Os pretórios trabalhistas vêm acumulando experiências que devem expandir-se fortemente nos tempos próximos. O peticionamento eletrônico não se generalizou, ainda, por causa da precariedade do sistema de senhas. A modalidade com o uso da certificação digital, contudo, já foi bastante testada no TST (@doc) e em alguns Tribunais Regionais e o seu emprego em larga escala já aponta no horizonte.

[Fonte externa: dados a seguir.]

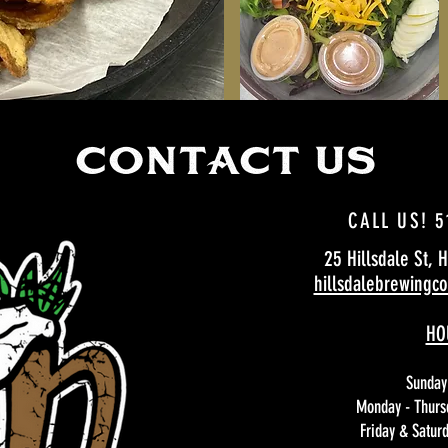
CCOoNTACT US
CALL US! 5
25 Hillsdale St, 
hillsdalebrewing
HO
Sunday
Monday - Thurs
Friday & Satur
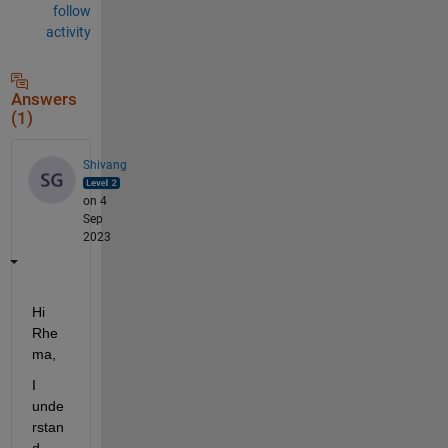
follow
activity
Answers
(1)
Shivang
on 4
Sep
2023
Hi 
Rhe
ma,
I 
unde
rstan
d 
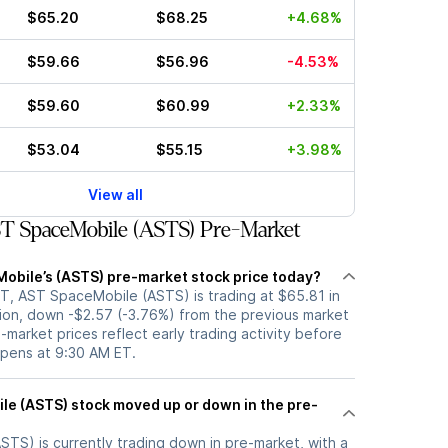
$65.20
$68.25
+4.68%
$59.66
$56.96
-4.53%
$59.60
$60.99
+2.33%
$53.04
$55.15
+3.98%
View all
T SpaceMobile (ASTS) Pre-Market
obile’s (ASTS) pre-market stock price today?
T, AST SpaceMobile (ASTS) is trading at $65.81 in
ion, down -$2.57 (-3.76%) from the previous market
-market prices reflect early trading activity before
opens at 9:30 AM ET.
p or down in the pre-
TS) is currently trading down in pre-market, with a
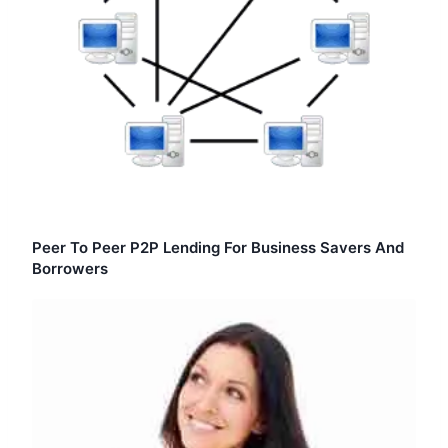
Peer To Peer P2P Lending For Business Savers And
Borrowers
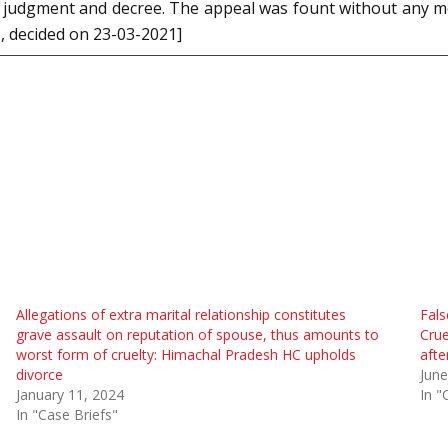
rt’s judgment and decree. The appeal was fount without any
8
, decided on 23-03-2021]
Allegations of extra marital relationship constitutes
Fals
grave assault on reputation of spouse, thus amounts to
Crue
worst form of cruelty: Himachal Pradesh HC upholds
afte
divorce
June
January 11, 2024
In "
In "Case Briefs"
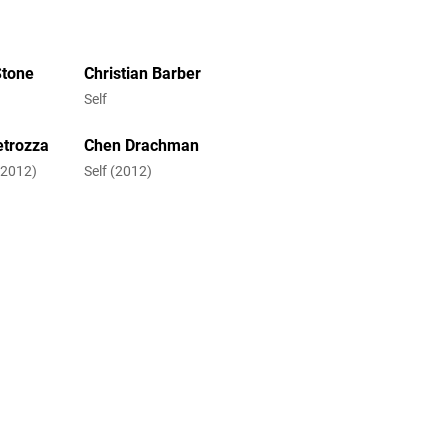
Stone
Christian Barber
Self
etrozza
Chen Drachman
 (2012)
Self (2012)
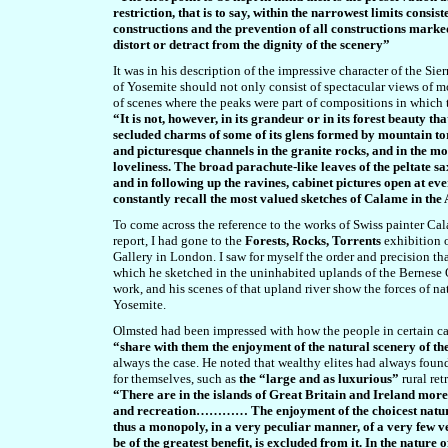
restriction, that is to say, within the narrowest limits consis
constructions and the prevention of all constructions mark
distort or detract from the dignity of the scenery”
It was in his description of the impressive character of the S
of Yosemite should not only consist of spectacular views of m
of scenes where the peaks were part of compositions in which t
“It is not, however, in its grandeur or in its forest beauty th
secluded charms of some of its glens formed by mountain to
and picturesque channels in the granite rocks, and in the mo
loveliness. The broad parachute-like leaves of the peltate sax
and in following up the ravines, cabinet pictures open at ev
constantly recall the most valued sketches of Calame in the
To come across the reference to the works of Swiss painter Cal
report, I had gone to the
Forests, Rocks, Torrents
exhibition 
Gallery in London. I saw for myself the order and precision tha
which he sketched in the uninhabited uplands of the Bernese O
work, and his scenes of that upland river show the forces of n
Yosemite.
Olmsted had been impressed with how the people in certain can
“share with them the enjoyment of the natural scenery of t
always the case. He noted that wealthy elites had always found
for themselves, such as
the “large and as luxurious”
rural ret
“There are in the islands of Great Britain and Ireland mor
and recreation………… The enjoyment of the choicest natural 
thus a monopoly, in a very peculiar manner, of a very few v
be of the greatest benefit, is excluded from it. In the nature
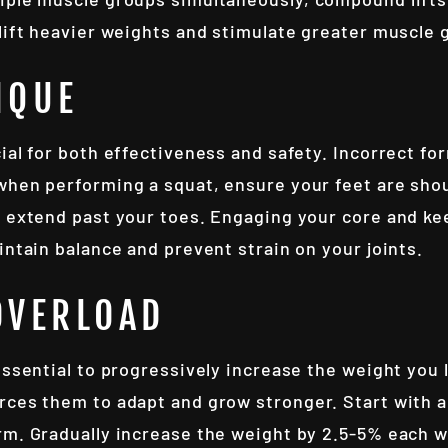
 lift heavier weights and stimulate greater muscle 
IQUE
ial for both effectiveness and safety. Incorrect for
when performing a squat, ensure your feet are shou
t extend past your toes. Engaging your core and ke
intain balance and prevent strain on your joints.
OVERLOAD
essential to progressively increase the weight you 
rces them to adapt and grow stronger. Start with a
rm. Gradually increase the weight by 2.5-5% each 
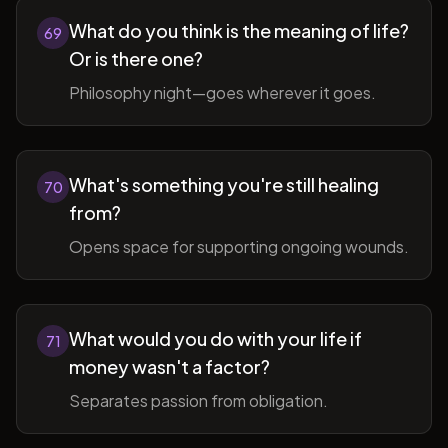
What do you think is the meaning of life?
69
Or is there one?
Philosophy night—goes wherever it goes.
What's something you're still healing
70
from?
Opens space for supporting ongoing wounds.
What would you do with your life if
71
money wasn't a factor?
Separates passion from obligation.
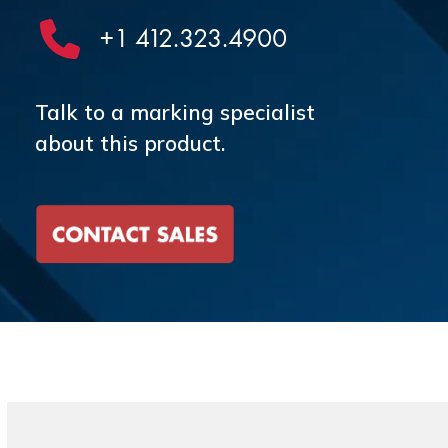
+1 412.323.4900
Talk to a marking specialist
about this product.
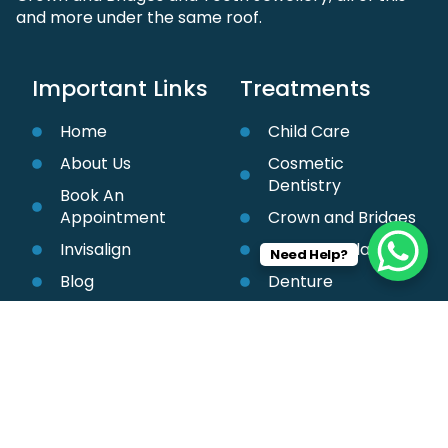
and more under the same roof.
Important Links
Treatments
Home
Child Care
About Us
Cosmetic
Dentistry
Book An
Appointment
Crown and Bridges
Invisalign
Dental Implant
Need Help?
Blog
Denture
Contact Us
Orthodontic
Treatment
Teeth Cleaning &
Whitening
Root Canal
Treatment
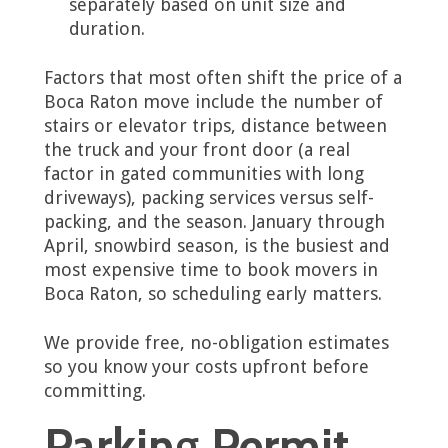
separately based on unit size and
duration.
Factors that most often shift the price of a
Boca Raton move include the number of
stairs or elevator trips, distance between
the truck and your front door (a real
factor in gated communities with long
driveways), packing services versus self-
packing, and the season. January through
April, snowbird season, is the busiest and
most expensive time to book movers in
Boca Raton, so scheduling early matters.
We provide free, no-obligation estimates
so you know your costs upfront before
committing.
Parking Permit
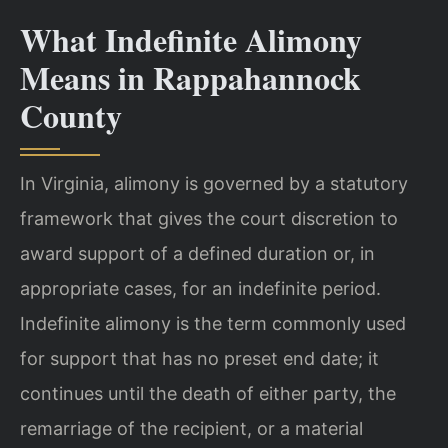
What Indefinite Alimony
Means in Rappahannock
County
In Virginia, alimony is governed by a statutory
framework that gives the court discretion to
award support of a defined duration or, in
appropriate cases, for an indefinite period.
Indefinite alimony is the term commonly used
for support that has no preset end date; it
continues until the death of either party, the
remarriage of the recipient, or a material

Está em fase de teste o sistema de “@rec” que servirá para perfazer o julgamento eletrônico dos recursos quanto às condições formais de admissibilidade formal. A verificação dos requisitos formais já virá checada pelos Regionais e, no TST, os recursos (principalmente, os agravos de instrumento) serão “julgados” pelo próprio software, sem distribuição a qualquer relator, com os respectivos despachos sendo assinados digitalmente, em massa, pelo presidente do Tribunal. Os advogados vão ter que se organizar para navegar neste novo mundo e a OAB vai ter que enfrentar um novo problema: o quadro de exclusão digital em que estão dezenas de milhares de seus inscritos. Como vai advogar o profissional que não conta com uma conexão de internet? A partir de janeiro de 2007, em São Paulo, por exemplo, não haverá mais intimação dos atos processuais, a não ser pela via eletrônica.

As grandes polêmicas quanto à aplicação subsidiária destas leis novas, com certeza, vão fixar-se na área da execução. Por exemplo, a desnecessidade de garantir o Juízo para opor os embargos à execução e a penalidade ao devedor que não indicar bens à penhora espontaneamente, constituem inovações radicais. Não devem produzir, contudo, nenhum ganho significativo em termos de celeridade porque continuaram intocados dois gargalos complexos: a demora excessiva nas liquidações mais complexas e a montanha de execuções frustradas pela insolvência ou desaparecimento do devedor.

O legislador continua a deixar sem regulamentação o Fundo de Garantia das Execuções Trabalhistas criado pela EC 45 e que poderia resolver este último problema. Aliás, a procrastinação nas execuções poderia diminuir bastante se o TST, singelamente, passasse a punir os devedores com extrema severidade, com as penas já previstas em lei, no caso da interposição de agravo de instrumento pelas Executadas contra denegação de recurso de revista em agravo de petição. Na ausência destas penas, muitos advogados patronais sentem-se obrigados a esgotar a via recursal com estes apelos procrastinatórios, como parte de sua responsabilidade em bem servir o cliente.

Na Justiça do Trabalho, em São Paulo, pela primeira vez em muitos anos, brilha uma tênue luz bruxuleante no fim do túnel. A lei de dezembro de 2004 que criava novos cargos teve seus efeitos (afinal) totalmente concretizados e a posse de 395 novos servidores no mês de dezembro pode trazer um incremento de celeridade. Ainda em São Paulo, vale destacar como ponto positivo, o sucesso do mecanismo de acesso a providências da Corregedoria através da Internet, como meio rápido e eficaz de desfazer muitos nós complicados. Como ponto negativo, é de se lamentar que a nova direção tenha abolido o mecanismo mensal de audiência aberta da presidência aos jurisdicionados.

No geral, em São Paulo, fechamos o ano com a Justiça do Trabalho apresentando os mesmos problemas de sempre. Todos se esforçam muito, mas o excesso de feitos entrelaçado com falta de funcionários e uma burocracia kafkiana constituem obstáculos difíceis de transpor. O resultado é a morosidade generalizada, encimada por algumas secretarias das Varas mais problemáticas que chegaram ao estado catatônico: petições que demoram mais de ano para que sejam juntadas, decisões que levam anos para que sejam proferidas. No entanto, os indícios que apontamos acima trazem a esperança de melhorias nos próximos tempos.